The other option might be to run Emacs in a terminal and use something like this? But I haven't tried it really.
To be honest, when I need a record of things I normally just do a reasonably hi-fi screencap (which does require a slightly beefier machine). And the fact that the exact keystrokes are lost is part of the fun ephemerality of livecoding :)
I see, thanks for a reply.
A note on asciinema since you haven't tried it. AFAIK, if you run Emacs in a terminal and use asciinema, it will record and replay stdout, but it won't reenact the inputs or reproduce the sound of extempore. Still, asciinema produces a screen recording with selectable text, which you can publish alongside the screencap. And it outputs a .cast file with timestamps of inputs, which can perhaps be useful for self-analysis.
Closing this since the question was answered, will come back if I have any luck with Codio or Elisp.
One other note on this - years ago I wrote up a little keylogger minor mode - you can see it here.
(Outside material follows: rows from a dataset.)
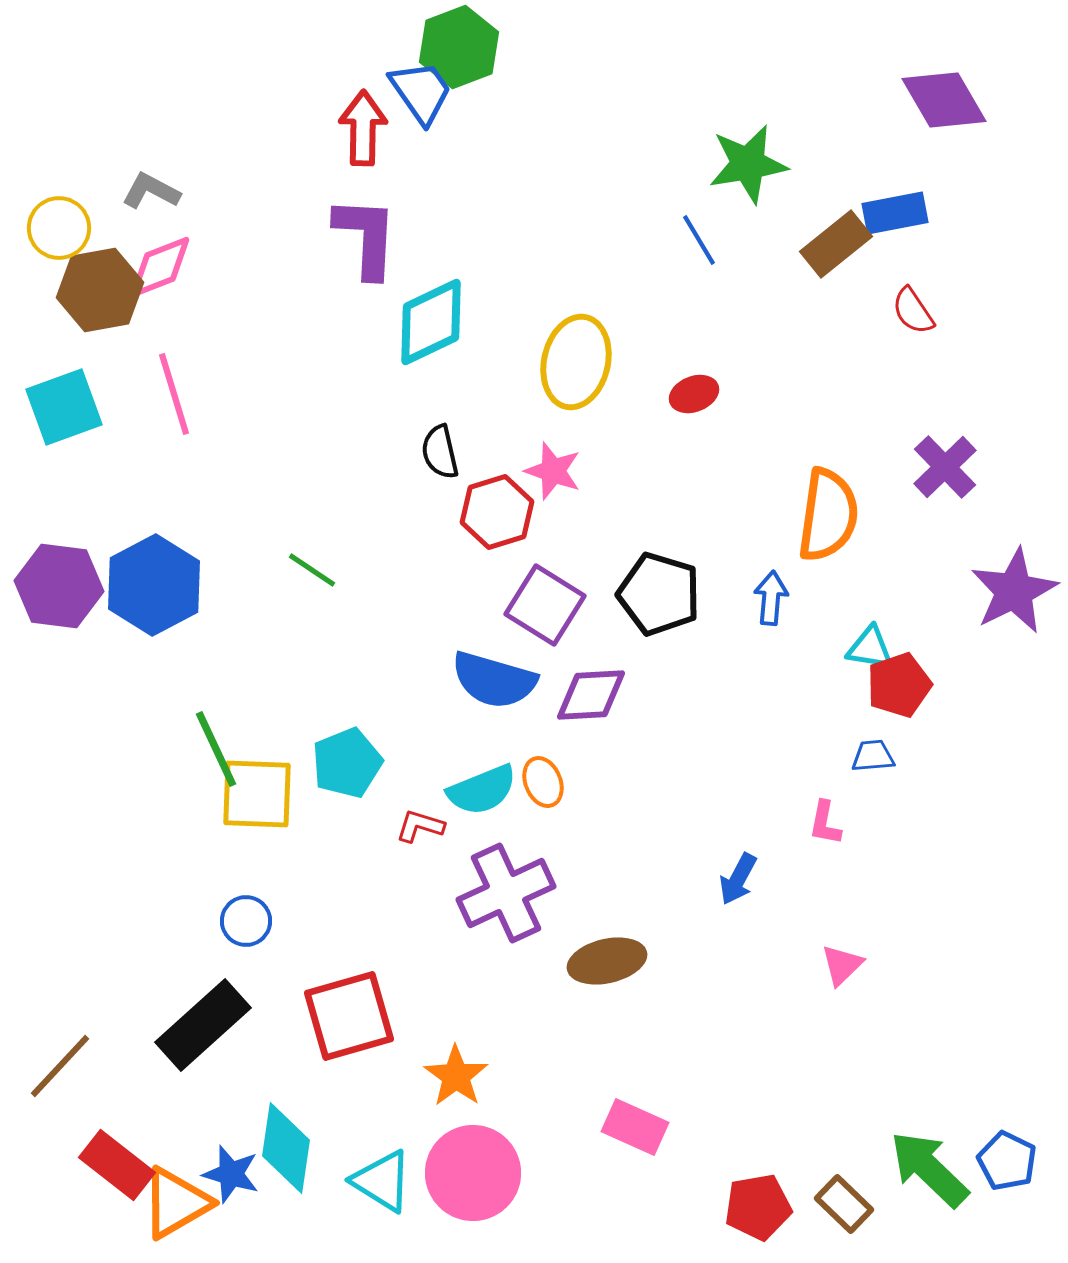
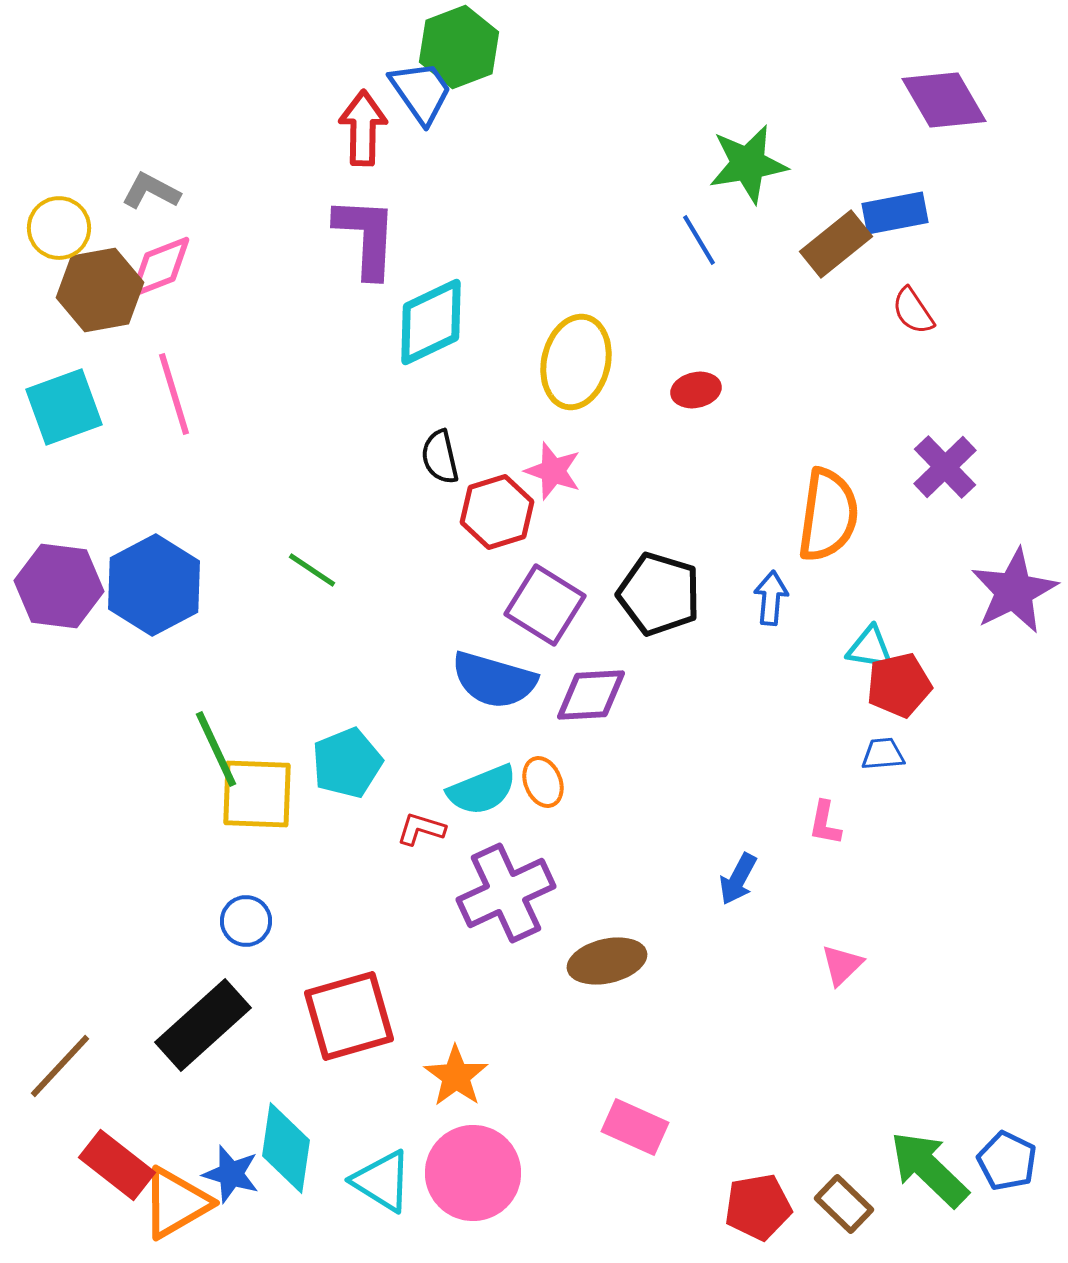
red ellipse at (694, 394): moved 2 px right, 4 px up; rotated 9 degrees clockwise
black semicircle at (440, 452): moved 5 px down
red pentagon at (899, 685): rotated 6 degrees clockwise
blue trapezoid at (873, 756): moved 10 px right, 2 px up
red L-shape at (420, 826): moved 1 px right, 3 px down
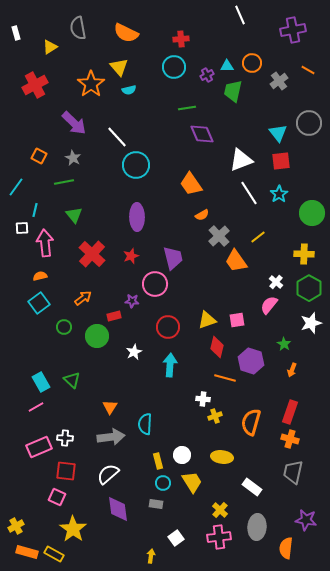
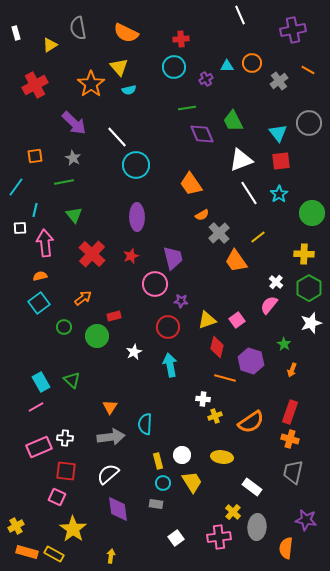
yellow triangle at (50, 47): moved 2 px up
purple cross at (207, 75): moved 1 px left, 4 px down
green trapezoid at (233, 91): moved 30 px down; rotated 40 degrees counterclockwise
orange square at (39, 156): moved 4 px left; rotated 35 degrees counterclockwise
white square at (22, 228): moved 2 px left
gray cross at (219, 236): moved 3 px up
purple star at (132, 301): moved 49 px right
pink square at (237, 320): rotated 28 degrees counterclockwise
cyan arrow at (170, 365): rotated 15 degrees counterclockwise
orange semicircle at (251, 422): rotated 140 degrees counterclockwise
yellow cross at (220, 510): moved 13 px right, 2 px down
yellow arrow at (151, 556): moved 40 px left
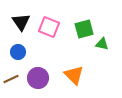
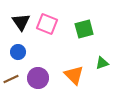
pink square: moved 2 px left, 3 px up
green triangle: moved 19 px down; rotated 32 degrees counterclockwise
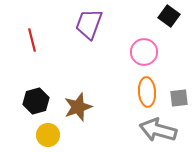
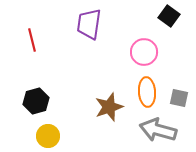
purple trapezoid: rotated 12 degrees counterclockwise
gray square: rotated 18 degrees clockwise
brown star: moved 31 px right
yellow circle: moved 1 px down
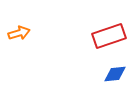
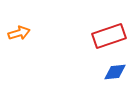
blue diamond: moved 2 px up
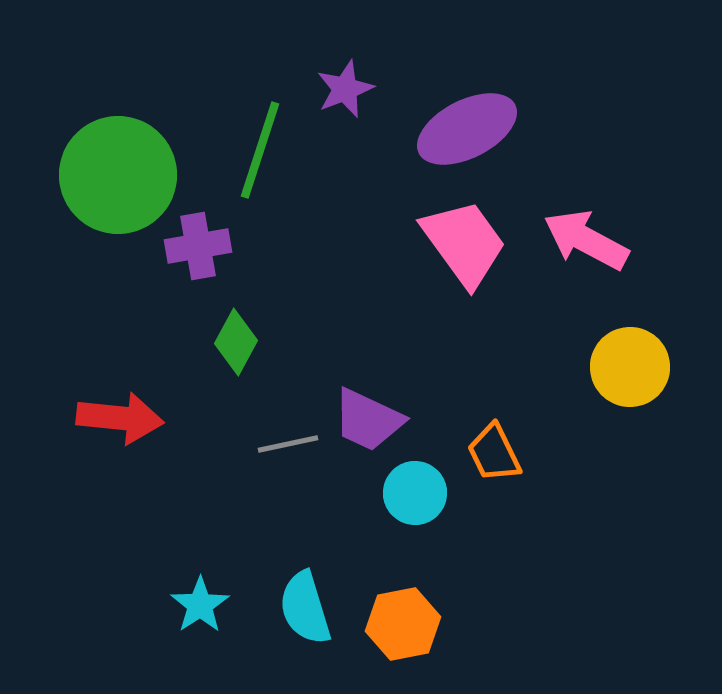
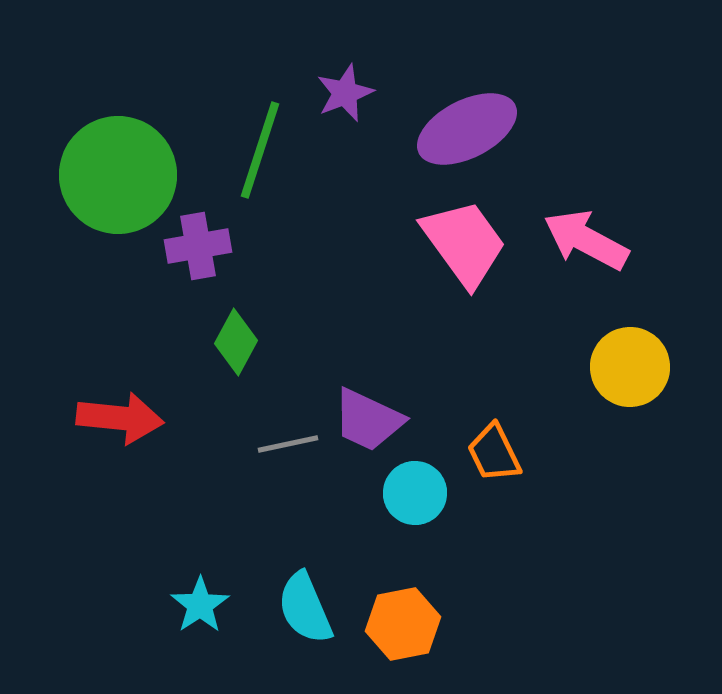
purple star: moved 4 px down
cyan semicircle: rotated 6 degrees counterclockwise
The goal was to have something (in Emacs) which captured timestamped keystrokes, extempore evals & other commands. It was hacky & gross, and it sortof worked, but I eventually abandoned that type of "record & replay" approach for the "just record the video & the source is lost to time" thing I mentioned above. But you're welcome to pinch any of it.
Is there a common way to record and replay keystrokes to reproduce an extempore coding session? I have yet to find a FOSS that can record keystrokes with delays and replay them. Emacs macros don't record original delays, vscode's Codio appears to be broken, asciinema only works in the terminal, macos' Automator doesn't record original delays either.